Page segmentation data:
§ §
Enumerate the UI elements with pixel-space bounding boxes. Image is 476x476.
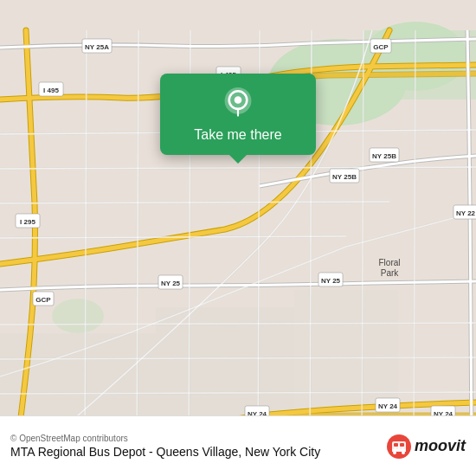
svg-text:GCP: GCP xyxy=(373,43,389,51)
copyright-text: © OpenStreetMap contributors xyxy=(10,434,320,443)
svg-point-40 xyxy=(235,96,242,104)
location-pin-icon xyxy=(222,87,254,119)
map-container: I 495 I 495 I 295 NY 25A GCP GCP NY 25 N… xyxy=(0,0,476,476)
popup-card[interactable]: Take me there xyxy=(160,74,316,155)
svg-rect-44 xyxy=(394,443,398,447)
moovit-text: moovit xyxy=(415,437,466,455)
svg-text:NY 24: NY 24 xyxy=(378,402,398,410)
svg-text:NY 22: NY 22 xyxy=(456,209,476,217)
moovit-icon: m xyxy=(387,434,411,459)
svg-text:Floral: Floral xyxy=(378,258,400,267)
bottom-bar: © OpenStreetMap contributors MTA Regiona… xyxy=(0,415,476,476)
location-title: MTA Regional Bus Depot - Queens Village,… xyxy=(10,445,320,459)
svg-text:NY 25B: NY 25B xyxy=(332,173,357,181)
svg-text:Park: Park xyxy=(381,268,400,278)
svg-text:I 495: I 495 xyxy=(43,87,59,94)
map-background: I 495 I 495 I 295 NY 25A GCP GCP NY 25 N… xyxy=(0,0,476,476)
svg-text:NY 25: NY 25 xyxy=(321,277,341,285)
popup-label: Take me there xyxy=(194,127,281,143)
svg-rect-45 xyxy=(400,443,404,447)
svg-text:NY 25: NY 25 xyxy=(161,280,181,287)
svg-rect-48 xyxy=(392,449,406,452)
svg-text:I 295: I 295 xyxy=(20,218,35,226)
moovit-logo: m moovit xyxy=(387,434,466,459)
svg-point-4 xyxy=(52,299,104,333)
svg-text:GCP: GCP xyxy=(35,296,51,304)
bottom-left: © OpenStreetMap contributors MTA Regiona… xyxy=(10,434,320,459)
svg-text:NY 25B: NY 25B xyxy=(372,152,396,160)
svg-text:NY 25A: NY 25A xyxy=(85,43,109,51)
§ §
Task statement
Each line of the data above must be reproduced as written. Skip the pictures.

Output below
Enumerate the UI elements with pixel-space bounding boxes. Image is 476x476.
svg-text:GCP: GCP xyxy=(373,43,389,51)
copyright-text: © OpenStreetMap contributors xyxy=(10,434,320,443)
svg-point-40 xyxy=(235,96,242,104)
location-pin-icon xyxy=(222,87,254,119)
map-container: I 495 I 495 I 295 NY 25A GCP GCP NY 25 N… xyxy=(0,0,476,476)
popup-card[interactable]: Take me there xyxy=(160,74,316,155)
svg-rect-44 xyxy=(394,443,398,447)
moovit-text: moovit xyxy=(415,437,466,455)
svg-text:NY 24: NY 24 xyxy=(378,402,398,410)
svg-text:NY 22: NY 22 xyxy=(456,209,476,217)
moovit-icon: m xyxy=(387,434,411,459)
svg-text:Floral: Floral xyxy=(378,258,400,267)
bottom-bar: © OpenStreetMap contributors MTA Regiona… xyxy=(0,415,476,476)
location-title: MTA Regional Bus Depot - Queens Village,… xyxy=(10,445,320,459)
svg-text:NY 25B: NY 25B xyxy=(332,173,357,181)
svg-text:Park: Park xyxy=(381,268,400,278)
svg-text:I 495: I 495 xyxy=(43,87,59,94)
map-background: I 495 I 495 I 295 NY 25A GCP GCP NY 25 N… xyxy=(0,0,476,476)
svg-text:NY 25: NY 25 xyxy=(321,277,341,285)
popup-label: Take me there xyxy=(194,127,281,143)
svg-rect-45 xyxy=(400,443,404,447)
svg-text:NY 25: NY 25 xyxy=(161,280,181,287)
svg-rect-48 xyxy=(392,449,406,452)
svg-text:I 295: I 295 xyxy=(20,218,35,226)
moovit-logo: m moovit xyxy=(387,434,466,459)
svg-point-4 xyxy=(52,299,104,333)
svg-text:GCP: GCP xyxy=(35,296,51,304)
bottom-left: © OpenStreetMap contributors MTA Regiona… xyxy=(10,434,320,459)
svg-text:NY 25B: NY 25B xyxy=(372,152,396,160)
svg-text:NY 25A: NY 25A xyxy=(85,43,109,51)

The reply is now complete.